Eric Leeper
Paul Goodloe McIntire Professor in Economics
Office Address
Monroe Hall, Room 252
Hours: By appointmentFields of Interest
Macroeconomics, Monetary and Fiscal Policy Analysis, Applied Time Series
Education
Bachelor of Science (BS) George Mason University
Doctor of Philosophy (PhD) University of Minnesota
Biography
Eric Leeper is the Paul Goodloe McIntire Professor in Economics at the University of Virginia, a position he began in 2018. He is also a Research Associate at the National Bureau of Economic Research, director of the Virginia Center for Economic Policy at the University of Virginia, an external advisor to the Swedish central bank, and a member of the Research Council of the Bundesbank.
His research focuses on theoretical and empirical models of macroeconomic policy, with special emphasis on monetary-fiscal policy interactions. One line of work focuses on a new mechanism—called the “fiscal theory of the price level”—by which fiscal policy can influence economic activity and inflation. Recent research examines the economic impacts of government spending, the macroeconomic consequences of alternative resolutions to long-run fiscal imbalances, and the modeling of the “fiscal limit” and sovereign risk.
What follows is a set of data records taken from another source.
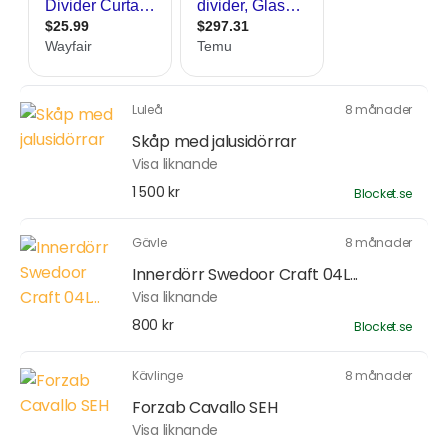
Luleå
8 månader
Skåp med jalusidörrar
Visa liknande
1 500 kr
Blocket.se
Gävle
8 månader
Innerdörr Swedoor Craft 04L...
Visa liknande
800 kr
Blocket.se
Kävlinge
8 månader
Forzab Cavallo SEH
Visa liknande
Leeper received a Ph.D. in economics from the University of Minnesota in 1989 and a B.S. in economics from George Mason University in 1980. Prior to joining the faculty at Virginia, Leeper spent 23 years at Indiana University and eight years in the Federal Reserve System. Leeper was born in Isfahan, Iran, and spent his school-age years in Taiwan, Malaysia, Seattle, Hong Kong, and Northern Virginia.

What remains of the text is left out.